-------- Material for the task

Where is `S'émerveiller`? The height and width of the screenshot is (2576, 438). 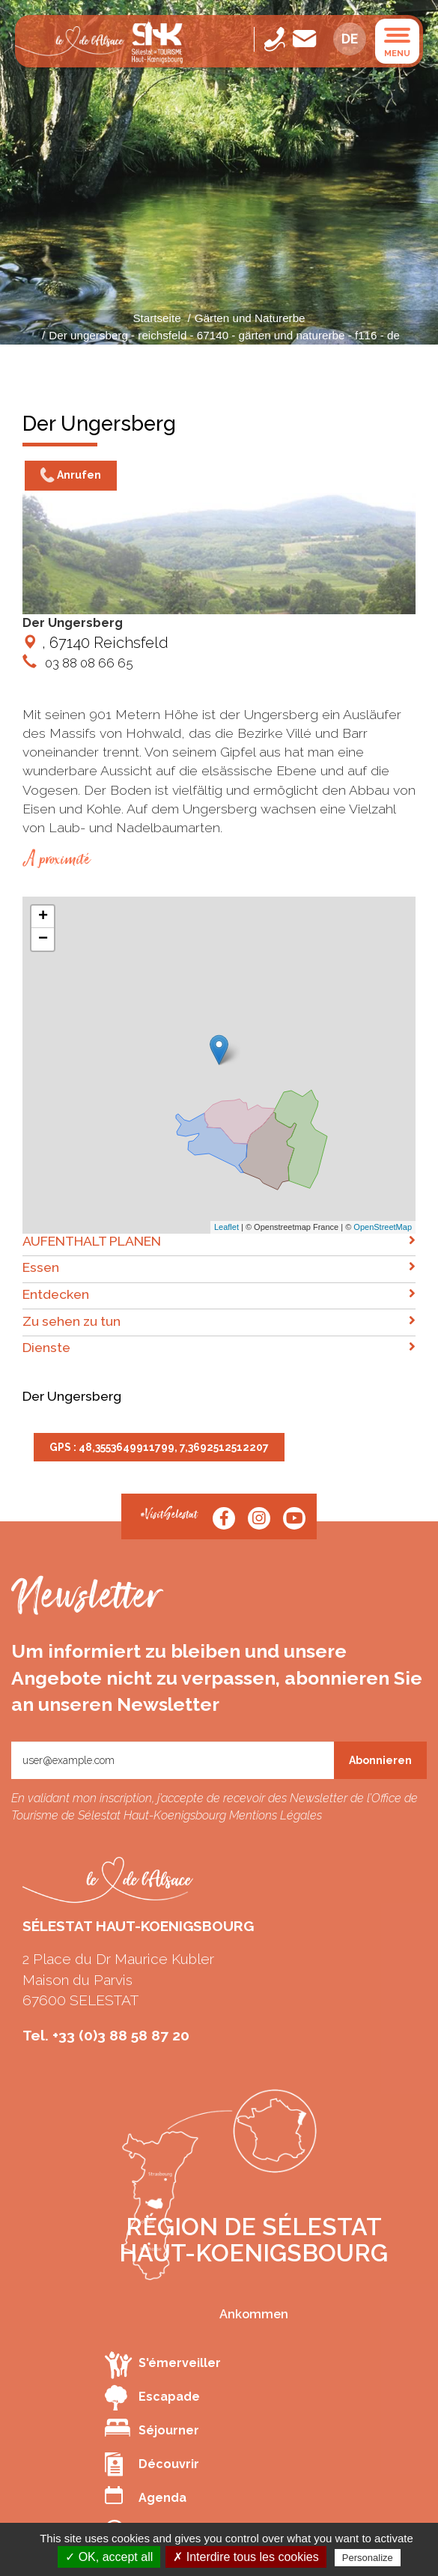 S'émerveiller is located at coordinates (163, 2364).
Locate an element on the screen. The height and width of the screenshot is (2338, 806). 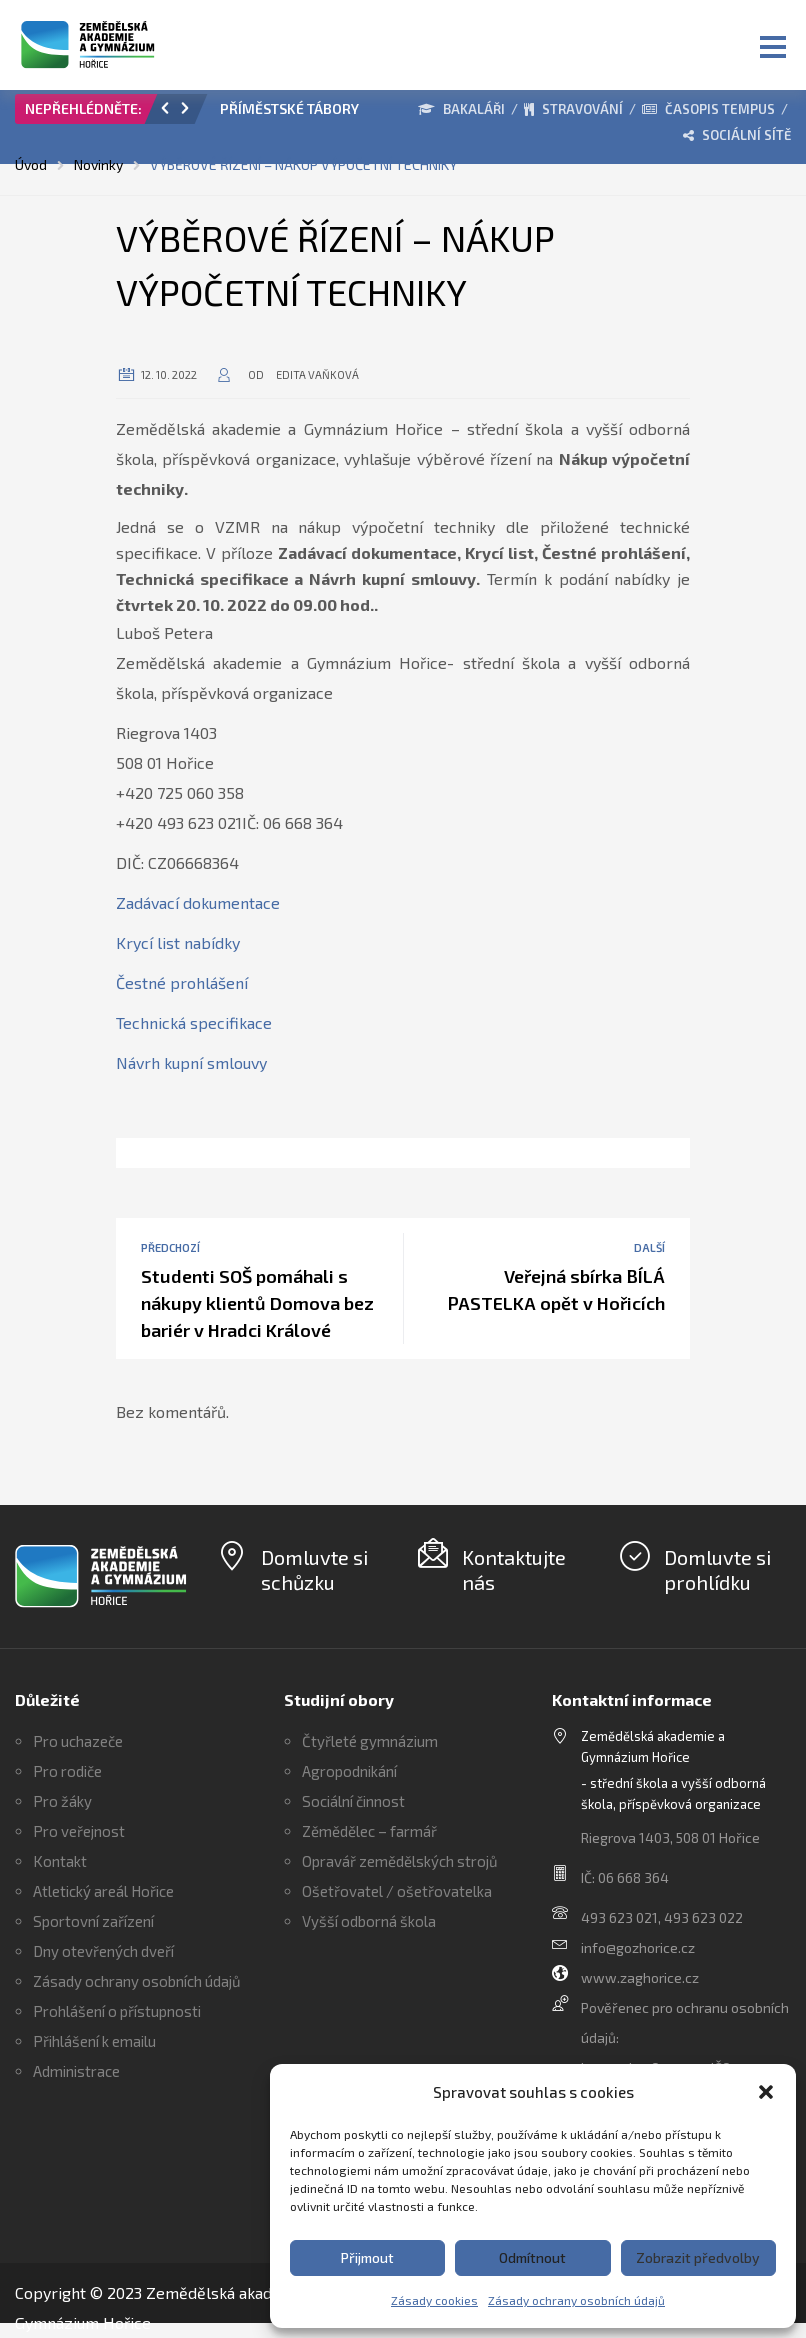
Technická specifikace is located at coordinates (194, 1022).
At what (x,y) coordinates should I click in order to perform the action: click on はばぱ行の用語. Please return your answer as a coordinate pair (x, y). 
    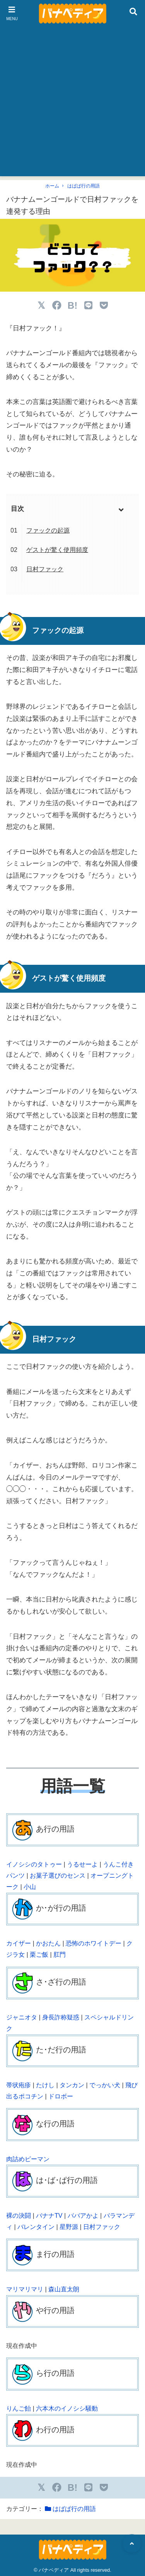
    Looking at the image, I should click on (83, 186).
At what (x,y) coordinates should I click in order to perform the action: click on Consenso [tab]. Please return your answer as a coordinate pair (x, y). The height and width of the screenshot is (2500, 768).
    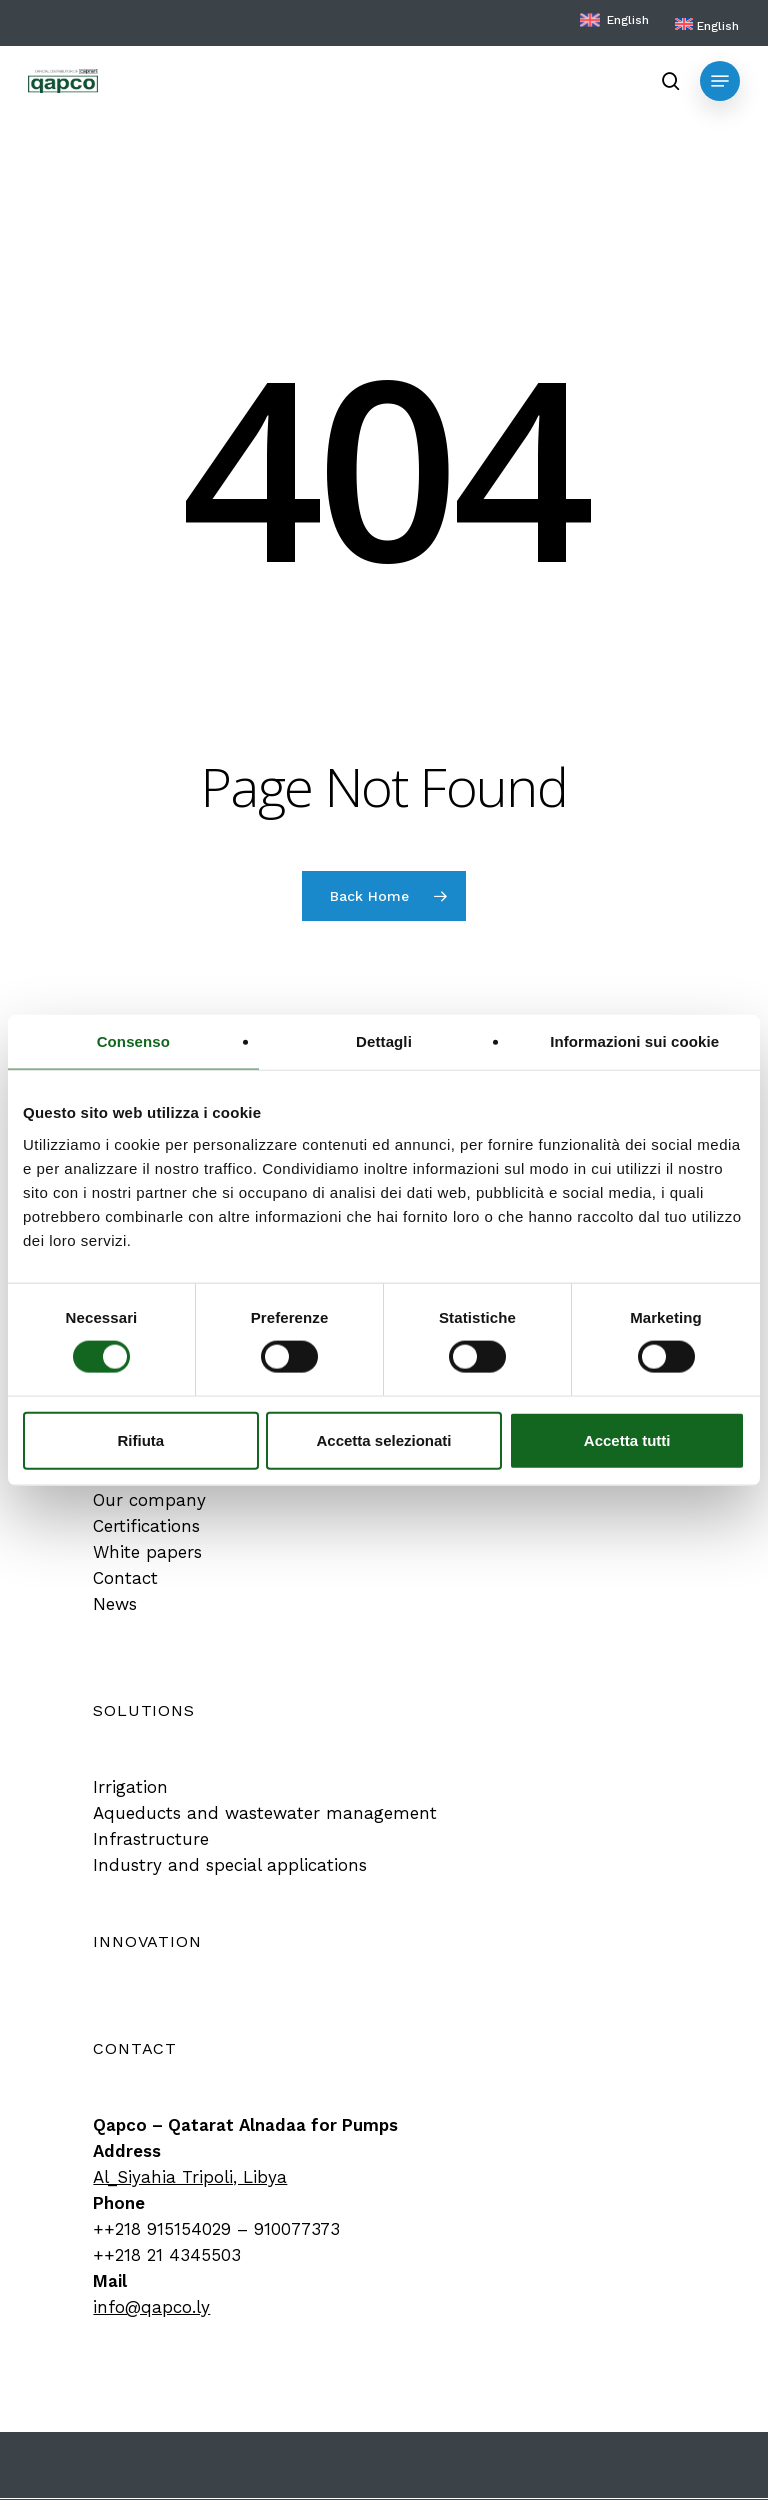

----------------

Aim of the task –
Where a line contains "Locate an element", begin there and transcribe every line through the last one of the records above, exactly and with no pictures.

Exercise answer –
Locate an element on the screen. The height and width of the screenshot is (2338, 806). 
Technická specifikace is located at coordinates (194, 1022).
At what (x,y) coordinates should I click in order to perform the action: click on はばぱ行の用語. Please return your answer as a coordinate pair (x, y). 
    Looking at the image, I should click on (83, 186).
At what (x,y) coordinates should I click in order to perform the action: click on Consenso [tab]. Please return your answer as a coordinate pair (x, y). The height and width of the screenshot is (2500, 768).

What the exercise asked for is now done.